Portland Community College teamed up with SolarWorld to train workers for the company's new solar panel manufacturing plant in Hillsboro. The college offers an associate degree in solar voltaic manufacturing technology and a shorter certificate program in solar technology. Of 20 students enrolled recently in a basic electronics class, 18 were scheduled for interviews with SolarWorld.

Lane Community College in Eugene, meanwhile, offers an energy management program, and other colleges are developing similar courses.

The International Brotherhood of Electrical Workers has seen the lighting on the wall as well. The union operates training centers in Portland and Tangent at which journeymen and apprentice electricians learn to place, wire, install and maintain solar panels. The panels, often mounted on rooftops, generate direct-current electricity that is converted to alternating current for home or office use or for distribution to the electrical grid.

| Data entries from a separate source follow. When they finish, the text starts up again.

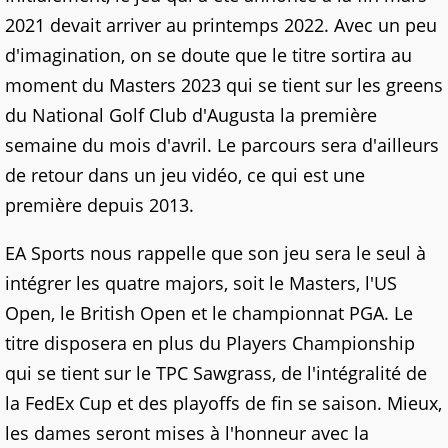
2021 devait arriver au printemps 2022. Avec un peu
d'imagination, on se doute que le titre sortira au
moment du Masters 2023 qui se tient sur les greens
du National Golf Club d'Augusta la première
semaine du mois d'avril. Le parcours sera d'ailleurs
de retour dans un jeu vidéo, ce qui est une
première depuis 2013.
EA Sports nous rappelle que son jeu sera le seul à
intégrer les quatre majors, soit le Masters, l'US
Open, le British Open et le championnat PGA. Le
titre disposera en plus du Players Championship
qui se tient sur le TPC Sawgrass, de l'intégralité de
la FedEx Cup et des playoffs de fin se saison. Mieux,
les dames seront mises à l'honneur avec la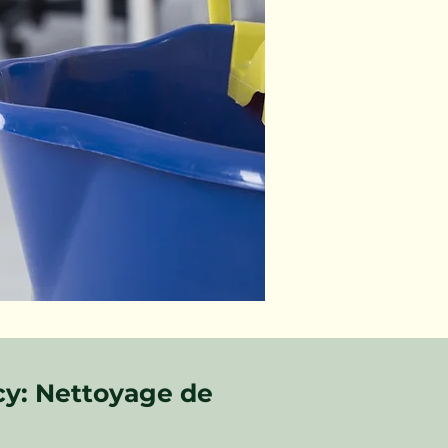
cy: Nettoyage de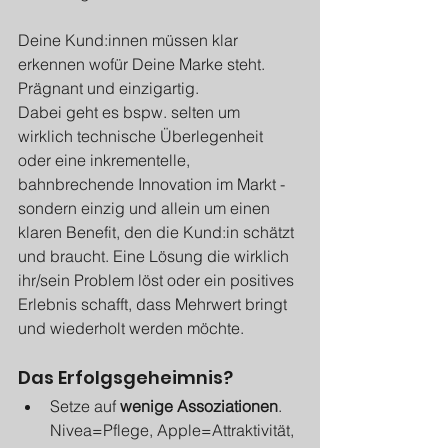
Deine Kund:innen müssen klar 
erkennen wofür Deine Marke steht. 
Prägnant und einzigartig.
Dabei geht es bspw. selten um 
wirklich technische Überlegenheit 
oder eine inkrementelle, 
bahnbrechende Innovation im Markt - 
sondern einzig und allein um einen 
klaren Benefit, den die Kund:in schätzt 
und braucht. Eine Lösung die wirklich 
ihr/sein Problem löst oder ein positives 
Erlebnis schafft, dass Mehrwert bringt 
und wiederholt werden möchte.  
Das Erfolgsgeheimnis?
Setze auf 
wenige Assoziationen
. 
Nivea=Pflege, Apple=Attraktivität,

Learning to install the panels is a skill electricians increasingly need to have, said Greg Creal, the instructor in Tangent, near Albany. More than 400 students have taken the two-day, 16-hour course in the past three years.

"We start with how sunlight is turned into electricity at the molecular level, and we finish up by doing a mock installation on the side of our building," Creal said. "The class is generally full; we have to turn people away."

Hughes Electrical Contractor of Portland recently sent an eight-member crew through training. The training could give the company an edge when it bids on construction jobs, superintendent Jeff Stanton said.

"It's kind of crucial for us to do that, because the market's changing so fast," he said.

Those changes are producing nationwide ripples. In a June 2008 report titled "Job Opportunities for the Green Economy," researchers with the University of Massachusetts said fighting global warming and transforming the U.S. to a green economy is "a massive and defining challenge for our time."

The reports predicts millions of jobs for electricians, engineers, welders and other technicians as the country retrofits buildings, builds mass transit systems, produces energy-efficient cars and develops alternative energy sources.

Oregon is ahead of most states in recognizing the employment opportunities riding shotgun with climate change problems, says a North Carolina educator who has emerged as national expert on the topic.

"This is the next industrial revolution; it's that big and it's already started," says Rusty Stephens, president of Wilson Community College east of Raleigh.

Developing, producing, installing and maintaining new energy-related technology — and the massive job of retrofitting existing buildings and systems — could revamp the American economy, Stephens believes.

"It's going to affect every plant, every house, every home, every office," he says. "Every door, every window, every light switch will have to be looked at and upgraded.

"I believe, if we get some leadership, that we will create more jobs in America in the next 10 years than in the last 30," Stephens says. "As people migrate out of the old economy, they're going to need some help. That brings education — and the community colleges, in my opinion — into the center of what we're talking about."

Stephens said the opportunities associated with sustainability make him optimistic.

"I'm a very hopeful person," he said. "I'm very much in the camp of: 'We can do this. This is America.'"

Wolff, with Columbia Gorge Community College, said the jobs gained through the wind turbine program have helped The Dalles.

"It's such a nice gift to our region and our taxpayers," she said. "When you see your aluminum smelters close and you see wheat prices fall, it brings that sense of hope."